User registration and login service. It uses PostgreSQL for storage and JWT for authentication tokens. For now only serves to survey-forms

Overview

• HTTP server built with chi
• PostgreSQL database with automatic schema initialization on startup
• JWT tokens with email, user_id, and role claims
• Email-domain allowlist for registrations
• Password hashing with bcrypt

---

environment variables list

• DATABASE_URL - PostgreSQL connection string.

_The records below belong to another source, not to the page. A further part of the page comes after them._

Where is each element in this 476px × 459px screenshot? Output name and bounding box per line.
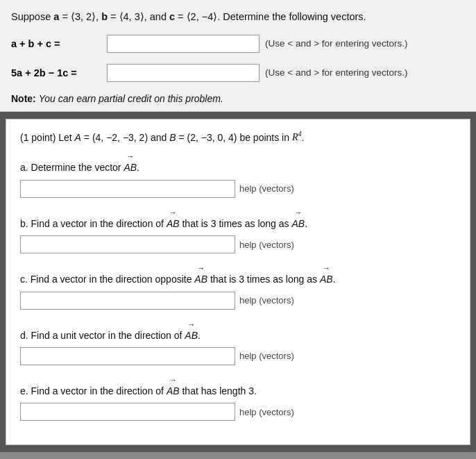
input-row-e: help (vectors) <box>20 403 456 421</box>
eq2-label: 5a + 2b − 1c = <box>11 67 101 78</box>
sub-problem-c: c. Find a vector in the direction opposi… <box>20 266 456 309</box>
equation-row-1: a + b + c = (Use < and > for entering ve… <box>11 35 465 53</box>
eq2-hint: (Use < and > for entering vectors.) <box>265 67 408 78</box>
help-link-e[interactable]: help (vectors) <box>239 407 294 417</box>
inner-box: (1 point) Let A = (4, −2, −3, 2) and B =… <box>6 119 470 446</box>
input-c[interactable] <box>20 292 235 310</box>
top-section: Suppose a = ⟨3, 2⟩, b = ⟨4, 3⟩, and c = … <box>0 0 476 112</box>
sub-label-d: d. Find a unit vector in the direction o… <box>20 322 456 343</box>
problem-statement: Suppose a = ⟨3, 2⟩, b = ⟨4, 3⟩, and c = … <box>11 10 465 25</box>
note-text: Note: You can earn partial credit on thi… <box>11 93 465 104</box>
help-link-c[interactable]: help (vectors) <box>239 295 294 306</box>
bottom-section: (1 point) Let A = (4, −2, −3, 2) and B =… <box>0 112 476 453</box>
inner-header: (1 point) Let A = (4, −2, −3, 2) and B =… <box>20 129 456 145</box>
eq2-input[interactable] <box>107 64 260 82</box>
help-link-a[interactable]: help (vectors) <box>239 183 294 194</box>
equation-row-2: 5a + 2b − 1c = (Use < and > for entering… <box>11 64 465 82</box>
input-e[interactable] <box>20 403 235 421</box>
help-link-d[interactable]: help (vectors) <box>239 351 294 361</box>
sub-problem-d: d. Find a unit vector in the direction o… <box>20 322 456 365</box>
input-row-a: help (vectors) <box>20 180 456 198</box>
sub-problem-a: a. Determine the vector AB. help (vector… <box>20 154 456 197</box>
input-a[interactable] <box>20 180 235 198</box>
help-link-b[interactable]: help (vectors) <box>239 240 294 250</box>
sub-label-a: a. Determine the vector AB. <box>20 154 456 175</box>
sub-problem-e: e. Find a vector in the direction of AB … <box>20 378 456 421</box>
sub-problem-b: b. Find a vector in the direction of AB … <box>20 210 456 253</box>
eq1-label: a + b + c = <box>11 38 101 49</box>
input-b[interactable] <box>20 235 235 253</box>
sub-label-e: e. Find a vector in the direction of AB … <box>20 378 456 399</box>
input-row-c: help (vectors) <box>20 292 456 310</box>
eq1-input[interactable] <box>107 35 260 53</box>
input-d[interactable] <box>20 347 235 365</box>
sub-label-c: c. Find a vector in the direction opposi… <box>20 266 456 287</box>
input-row-d: help (vectors) <box>20 347 456 365</box>
input-row-b: help (vectors) <box>20 235 456 253</box>
eq1-hint: (Use < and > for entering vectors.) <box>265 38 408 49</box>
sub-label-b: b. Find a vector in the direction of AB … <box>20 210 456 231</box>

Must start with postgres:// or host=
• PORT - HTTP listen address, for example :8081
• JWT_SECRET - HMAC secret used to sign and validate tokens
• JWT_ISSUER - expected JWT issuer
• JWT_AUDIENCE - expected JWT audience
• ALLOWED_EMAIL_DOMAINS - comma-separated list of allowed registration domains

Example .env values are provided in .env.example.

Docker

The repository includes docker-compose.yml for PostgreSQL only. It creates a users_service database with user users_app and password users_pass on port 5432.

docker compose up -d

---

All endpoints accept and return JSON unless noted otherwise.

Health

• GET /health
• Returns OK

Register

• POST /register
• Body:

{
	"email": "user@example.com",
	"password": "strongPassword123"
}

• Validation rules:
  • Email must be valid and its domain must be listed in ALLOWED_EMAIL_DOMAINS
  • Password must be 8 to 72 characters long
  • Password must contain ASCII characters only

Successful registration returns HTTP 200 with an empty body.

Login

• POST /login
• Body:

{
	"email": "user@example.com",
	"password": "strongPassword123"
}

• Response example:

{
	"message": "logged in",
	"token": "<jwt>",
	"email": "user@example.com",
	"user_id": "<uuid>",
	"role": "user",
	"expires": "2026-05-13T10:00:00Z"
}

The token is valid for 12 hours and is signed with JWT_SECRET.

Authentication

Send the JWT in the Authorization header when calling protected routes introduced in future revisions:

Authorization: Bearer <token>

Current storage model

On startup the service creates the users table if it does not already exist. The table includes:

• id as a UUID primary key
• email as a unique field
• password_hash for bcrypt hashes
• role with a default value of user
• created_at timestamp

Project structure

• main.go - application entrypoint and route setup
• internal/config - environment loading and parsing
• internal/handlers - HTTP handlers for login and registration
• internal/repository - PostgreSQL access and schema creation
• internal/dto - request payload types
• internal/validations - email and password validation helpers
• internal/models - domain model placeholder
• pkg/auth - JWT creation, validation, and password hashing

Testing

Run the test suite with:

go test ./...

Notes

• The current HTTP surface only exposes GET /health, POST /register, and POST /login.
• main.go loads .env automatically if present.
• The service exits on startup if required configuration is missing.